Seung virou a cabeça na direção da família e depois para a secretaria, sentia ainda nos braços o seu companheiro balançar de leve por causa do choro sentido e travou o maxilar. Estava sendo colocado à prova, só isso para explicar o que havia acontecido desde que acordou. 

- Gostaria de conversar com o seu superior. - conseguiu dizer entre os dentes. 

- Senhor? - tentou chamar-lhe a atenção, mas o máximo que a atendente havia conseguido, era direcionar mais uma vez a atenção raivosa do alfa sobre si. Decidida a continuar e tentar livrar sua cara, continuou a verbalizar. - Eu preciso do meu emprego e o que comentei foi apenas uma realidade, vocês estão com um filho pequeno e estão no aguardo de outro. - a moça falava com uma voz triste. - Tanta mulher querendo um, e vocês tendo aos montes, mas não dão conta nem de suas responsabilidades. - extravasou o resto do que estava entalado em sua garganta. 

A mão do coreano bateu com força sobre a pedra fria do balcão à frente da mulher a fazendo ficar muda. O alfa sustentou-lhe um olhar mais frio ainda e todos no recinto seguraram suas respirações. 

- Exijo falar com o seu chefe agora, me entendeu? E se tiver um pouco de decência não me dirija sua palavra novamente, sim? - exigiu o alfa. Seung-Gil Lee era tido como um homem que não se irritava com facilidade, não tinha destemperos, mas aquela havia sido a gota para transbordar o dique. Ninguém mexia com sua família, ninguém! O olor a alfa irritado invadia a recepção do local, alarmando a todos. 

Phichit não sabia se foi pelo tom de voz ou pela atitude do marido, mas Akiko começou a chorar e ele não estava se sentindo bem. Nem mesmo com os feromônios de seu alfa os rodeando o pequeno ômega se sentia bem. Normalmente isso o acalmaria, mas não naquele momento. Ele podia sentir a raiva, o descontentamento de seu par, e não podia fazer nada estando debilitado como estava.

- Lee vamos embora, não estou me sentindo bem. - pediu ao perceber tudo começar a girar. Mas o sul-coreano nem ligou para seu pedido e nem para o choro da bebê. - Seung? - tentou novamente, mas nada. O marido estava irreconhecível e parecia sim um bicho irracional como a mulher havia comentado minutos antes. Por fim com os hormônios a flor da pele, elevou a voz. - Seung-Gil Lee?! - odiava chamar a atenção de qualquer pessoa que fosse ainda mais quando se tratava do marido, mas precisava fazer alguma coisa, pois fora destratado porque estava atrasado e isso era somente culpa sua e de mais ninguém. - Vamos embora agora, não estou me sentindo bem! - passou a pequena para os braços do alfa e secou o rosto com força.

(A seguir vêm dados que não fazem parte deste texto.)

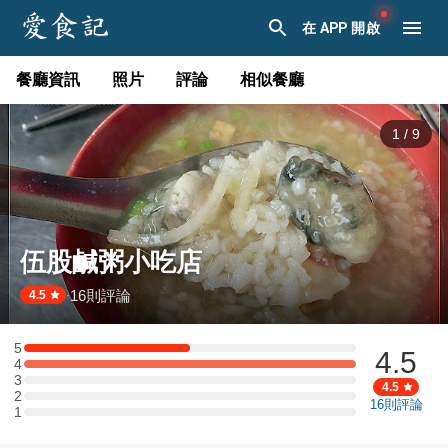
在 APP 開啟
餐廳資訊
照片
評論
相似餐廳
1
/
9
伍股鹹粥小吃店
16
則評論
·
4.5
5
4.5
5 星：1 則評論
4
4 星：2 則評論
3
3 星：0 則評論
4.5
2
2 星：0 則評論
16
則評論
1
1 星：0 則評論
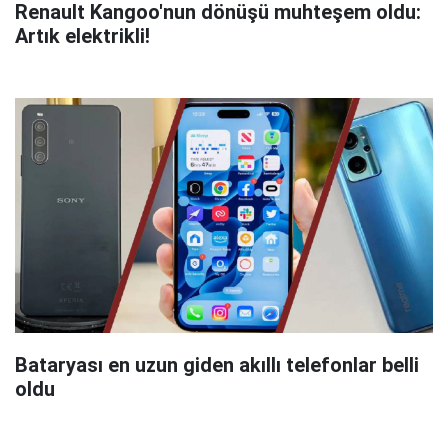
Renault Kangoo'nun dönüşü muhteşem oldu:
Artık elektrikli!
Bataryası en uzun giden akıllı telefonlar belli
oldu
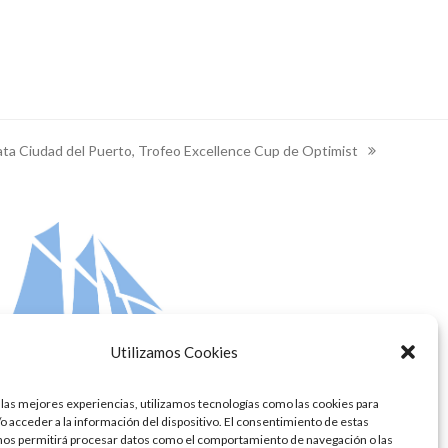
ata Ciudad del Puerto, Trofeo Excellence Cup de Optimist
Utilizamos Cookies
 las mejores experiencias, utilizamos tecnologías como las cookies para
o acceder a la información del dispositivo. El consentimiento de estas
nos permitirá procesar datos como el comportamiento de navegación o las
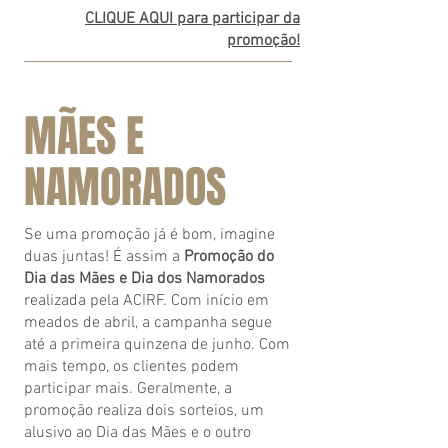
CLIQUE AQUI para participar da
promoção!
MÃES E
NAMORADOS
Se uma promoção já é bom, imagine
duas juntas! É assim a
Promoção do
Dia das Mães e Dia dos Namorados
realizada pela ACIRF. Com início em
meados de abril, a campanha segue
até a primeira quinzena de junho. Com
mais tempo, os clientes podem
participar mais. Geralmente, a
promoção realiza dois sorteios, um
alusivo ao Dia das Mães e o outro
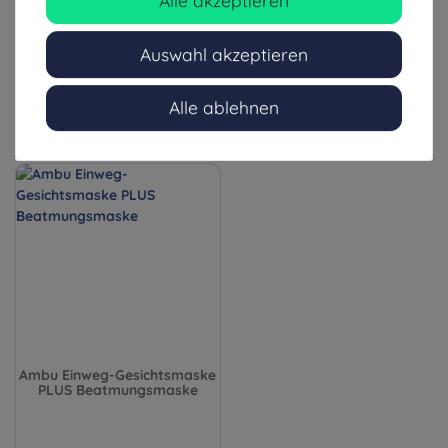
4-8 Tage (Ausland: 8-14 Tage)
1-3 Tage (Ausland: 4-8 Tage)
Auswahl akzeptieren
Alle ablehnen
Ähnliche Artikel
Ambu Einweg-Gesichtsmaske
PLUS Beatmungsmaske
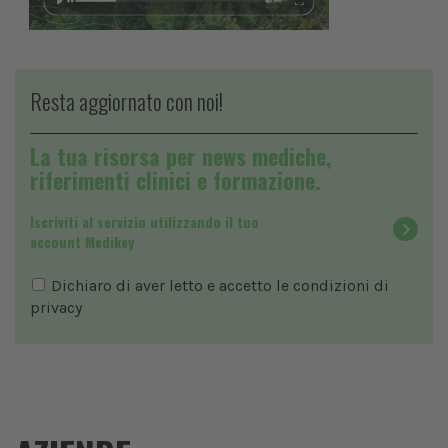
Resta aggiornato con noi!
La tua risorsa per news mediche,
riferimenti clinici e formazione.
Iscriviti al servizio utilizzando il tuo
account Medikey
Dichiaro di aver letto e accetto le condizioni di
privacy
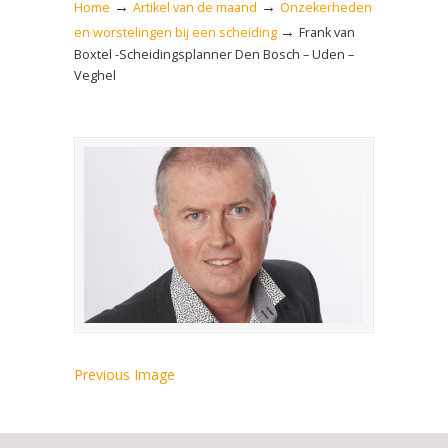
→
→
Home
Artikel van de maand
Onzekerheden
→
en worstelingen bij een scheiding
Frank van
Boxtel -Scheidingsplanner Den Bosch – Uden –
Veghel
Previous Image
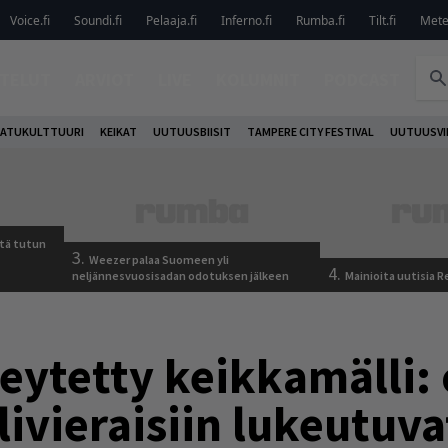
Voice.fi
Soundi.fi
Pelaaja.fi
Inferno.fi
Rumba.fi
Tilt.fi
Metel
TELUT
ARVIOT
LIVE
KOLUMNIT
PODCAST
ATUKULTTUURI
KEIKAT
UUTUUSBIISIT
TAMPERE CITY FESTIVAL
UUTUUSVI
tä tutun
3.
Weezer palaa Suomeen yli
4.
neljännesvuosisadan odotuksen jälkeen
Mainioita uutisia 
eytetty keikkamälli: 
livieraisiin lukeutuv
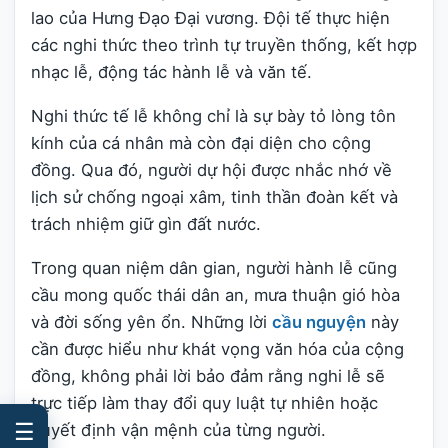
lao của Hưng Đạo Đại vương. Đội tế thực hiện
các nghi thức theo trình tự truyền thống, kết hợp
nhạc lễ, động tác hành lễ và văn tế.
Nghi thức tế lễ không chỉ là sự bày tỏ lòng tôn
kính của cá nhân mà còn đại diện cho cộng
đồng. Qua đó, người dự hội được nhắc nhớ về
lịch sử chống ngoại xâm, tinh thần đoàn kết và
trách nhiệm giữ gìn đất nước.
Trong quan niệm dân gian, người hành lễ cũng
cầu mong quốc thái dân an, mưa thuận gió hòa
và đời sống yên ổn. Những lời
cầu nguyện
này
cần được hiểu như khát vọng văn hóa của cộng
đồng, không phải lời bảo đảm rằng nghi lễ sẽ
trực tiếp làm thay đổi quy luật tự nhiên hoặc
☰
quyết định vận mệnh của từng người.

Chega de dar show! Phichit estava decidido, e se o marido não o acompanhasse, não saberia como tudo iria terminar. Voltou-se para a porta e partiu decidido a ignorar todo mundo, mas antes de alcançar a saída foi interpelado pela voz de uma médica que acompanhou parte da discussão. 

- Venha comigo, por favor! - pediu, e antes que o ômega se dignasse a responder, já foi o encaminhando para onde queria. - Vamos medir sua pressão e o senhor precisa se acalmar um pouco. - olhou na direção do alfa em pé, sem titubear. Já havia enfrentado outros tipos de situação, e aquela ainda lhe parecia tranquila, mesmo não a sendo. - Acho que todos precisam se acalmar! - ponderou, e com jeito guiou o ômega até sua sala e o sentou na maca. - Deite-se por favor! - a mulher não esperou Seung entrar ou se sentar com a bebê e passou a examinar o ômega que continuava chorando calado. A pressão estava alterada. - O senhor tem pressão alta? - viu Phichit apertar os olhos e negar com a cabeça. - Quem é seu médico? - Só que o tailandês não respondeu e a médica se virou para o marido e ergueu uma sobrancelha.

- Phic, se acalme por favor! - pediu arrependido de ter se deixado levar por seus impulsos mais primitivos; o de defender os seus não medindo esforços para isso. - Você precisa... - mas isso só serviu para fazer o ômega explodir em um pranto dolorido. 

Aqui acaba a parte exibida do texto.